▶ YOUR INSTRUCTIONS
Give back the full listing exactly, setting the pictures aside.
--- PROVIDED RECORDS Enclosed Below ---
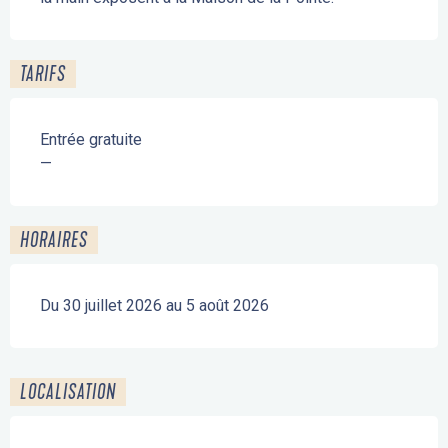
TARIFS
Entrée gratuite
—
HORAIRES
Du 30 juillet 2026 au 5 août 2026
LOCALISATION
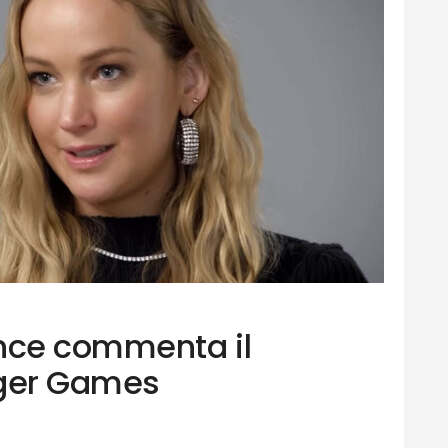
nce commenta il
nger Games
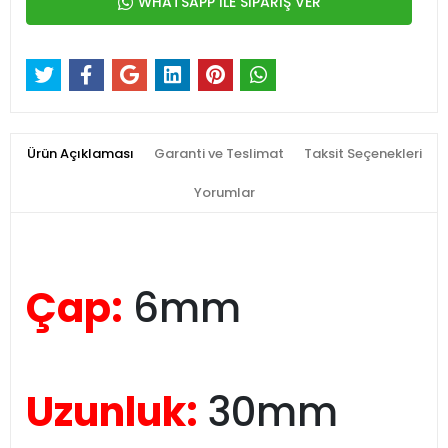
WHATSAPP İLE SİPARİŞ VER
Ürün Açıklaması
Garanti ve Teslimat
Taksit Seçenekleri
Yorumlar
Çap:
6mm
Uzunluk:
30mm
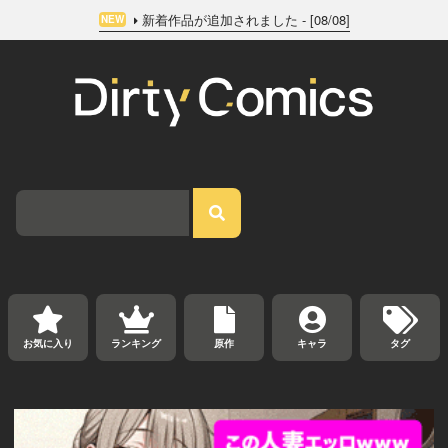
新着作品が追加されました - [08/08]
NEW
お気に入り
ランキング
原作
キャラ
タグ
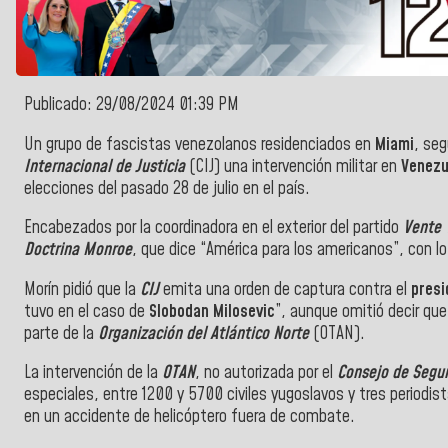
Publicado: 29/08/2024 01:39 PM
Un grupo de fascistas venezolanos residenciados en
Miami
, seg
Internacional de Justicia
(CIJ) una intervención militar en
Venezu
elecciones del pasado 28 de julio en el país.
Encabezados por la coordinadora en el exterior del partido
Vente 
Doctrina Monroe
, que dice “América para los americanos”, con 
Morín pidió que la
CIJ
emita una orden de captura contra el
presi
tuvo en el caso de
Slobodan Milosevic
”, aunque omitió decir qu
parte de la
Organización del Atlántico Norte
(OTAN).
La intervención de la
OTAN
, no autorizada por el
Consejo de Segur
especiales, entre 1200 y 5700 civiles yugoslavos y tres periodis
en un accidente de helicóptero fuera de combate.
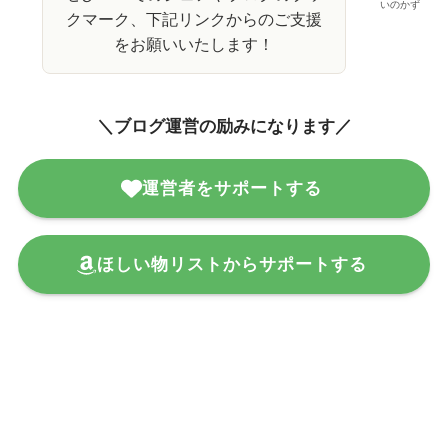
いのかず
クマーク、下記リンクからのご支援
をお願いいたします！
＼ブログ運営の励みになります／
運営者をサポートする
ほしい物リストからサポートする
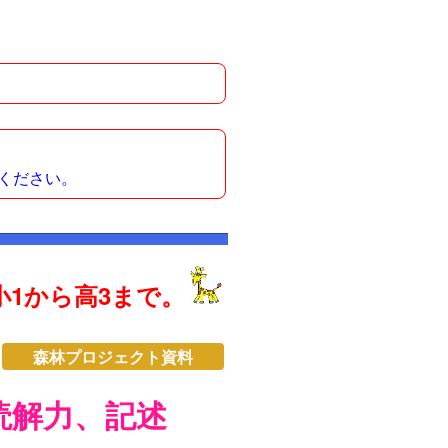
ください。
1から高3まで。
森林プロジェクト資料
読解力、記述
--- End of Enclosed PROVIDED RECORDS ---
▶ RESPONSE TO THIS EXERCISE
TARIFS
Entrée gratuite
—
HORAIRES
Du 30 juillet 2026 au 5 août 2026
LOCALISATION
nce commenta il
nger Games
WHATSAPP İLE SİPARİŞ VER
Ürün Açıklaması
Garanti ve Teslimat
Taksit Seçenekleri
Yorumlar
Çap:
6mm
Uzunluk:
30mm
新着作品が追加されました - [08/08]
NEW
お気に入り
ランキング
原作
キャラ
タグ
Publicado: 29/08/2024 01:39 PM
Un grupo de fascistas venezolanos residenciados en
Miami
, seg
Internacional de Justicia
(CIJ) una intervención militar en
Venezu
elecciones del pasado 28 de julio en el país.
Encabezados por la coordinadora en el exterior del partido
Vente 
Doctrina Monroe
, que dice “América para los americanos”, con 
Morín pidió que la
CIJ
emita una orden de captura contra el
presi
tuvo en el caso de
Slobodan Milosevic
”, aunque omitió decir qu
parte de la
Organización del Atlántico Norte
(OTAN).
La intervención de la
OTAN
, no autorizada por el
Consejo de Segur
especiales, entre 1200 y 5700 civiles yugoslavos y tres periodis
en un accidente de helicóptero fuera de combate.
いのかず
クマーク、下記リンクからのご支援
をお願いいたします！
＼ブログ運営の励みになります／
運営者をサポートする
ほしい物リストからサポートする
ください。
1から高3まで。
森林プロジェクト資料
読解力、記述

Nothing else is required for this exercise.